One of the reasons that animal adoption centers like the MSPCA exist is that there are simply too many pets being bred and born, but another is the popular belief that it’s okay to get rid of a companion animal when they are no longer convenient.  A family might get a dog during summer vacation because their kids are free to care for it, but by the time September rolls around they feel the heavy responsibility of dog guardianship and may give the dog away.  The idea that pets are “disposable” is completely outdated.  Regardless of what might be happening in our lives, our pets need continual care and that is a major commitment.  To help make the world a better, safer place for pets everywhere, you should think long and hard before getting a pet.  You should ask yourself if you have the time, money, and lifestyle needed to provide responsible care.  Click here to learn more about the considerations to make before acquiring a companion animal.
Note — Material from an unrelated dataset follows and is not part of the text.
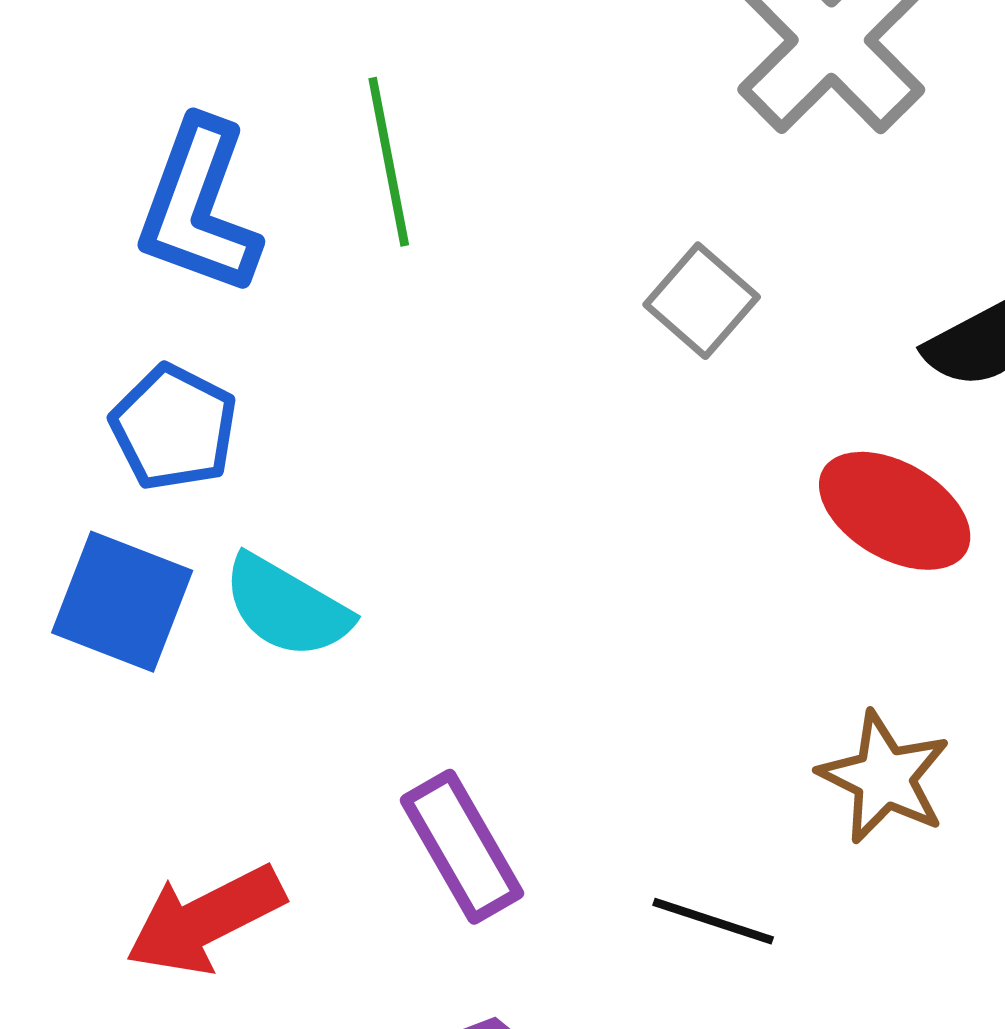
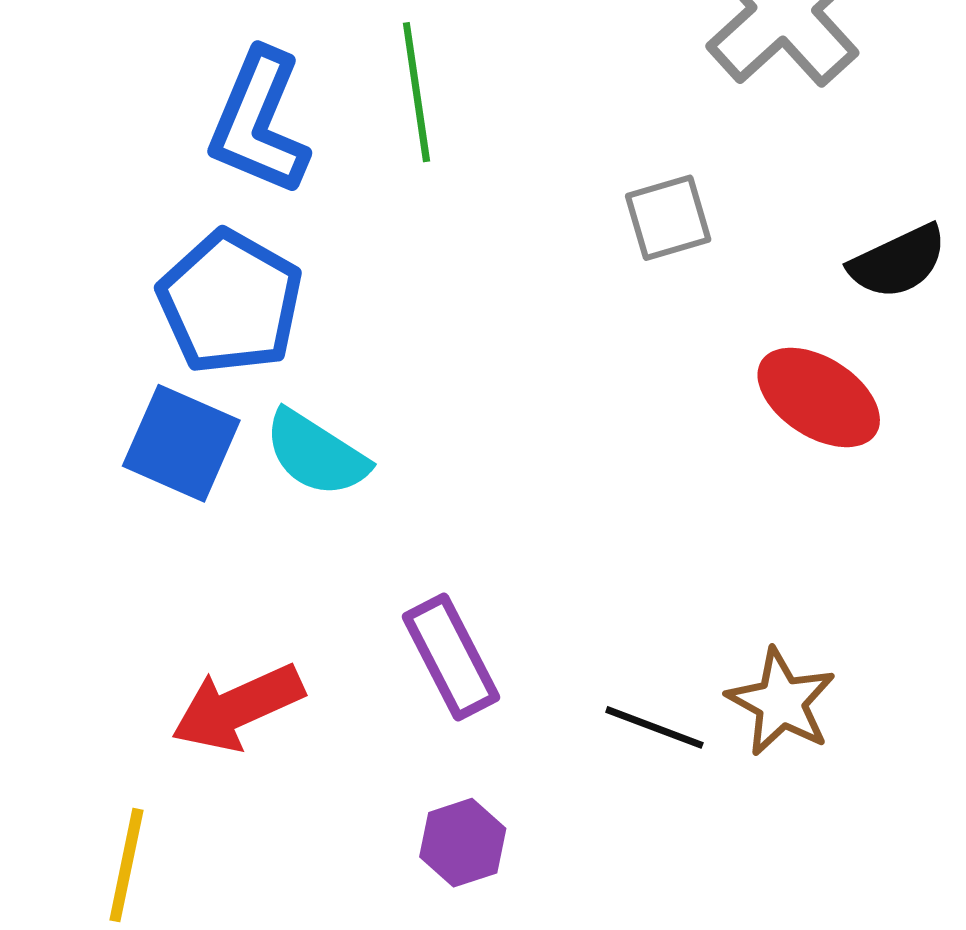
gray square: (702, 301) -> (668, 218), turned 30
blue pentagon: (174, 427) -> (230, 302), size x1.4
brown star: (884, 777) -> (781, 702), moved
Even making the best choices, changes can happen in our lives that make it very difficult or impossible to keep our pets with us.  When this happens, it’s important to find a responsible new home for your animal.  This may be a family friend or relative, but often the best place to bring your pet is to a responsible animal adoption center, breed rescue (primarily for dogs), or herpetological society (for reptiles and frogs).  Responsible adoption centers will carefully evaluate animals and potential new homes to find the best match possible.


There are some popular pets that are frequently brought to adoption centers simply because they aren’t great pets for ANYONE to have.  “Exotic” pets like parrots and reptiles aren’t domesticated like dogs, cats, and rabbits.  Most are caught from the wild, which is illegal, and sold to and from pet stores.  Many of these animals can live more than 30 years, and some larger parrots may even live as many as 80 years.  This makes them poor pet choices, as they frequently outlive their adult owners.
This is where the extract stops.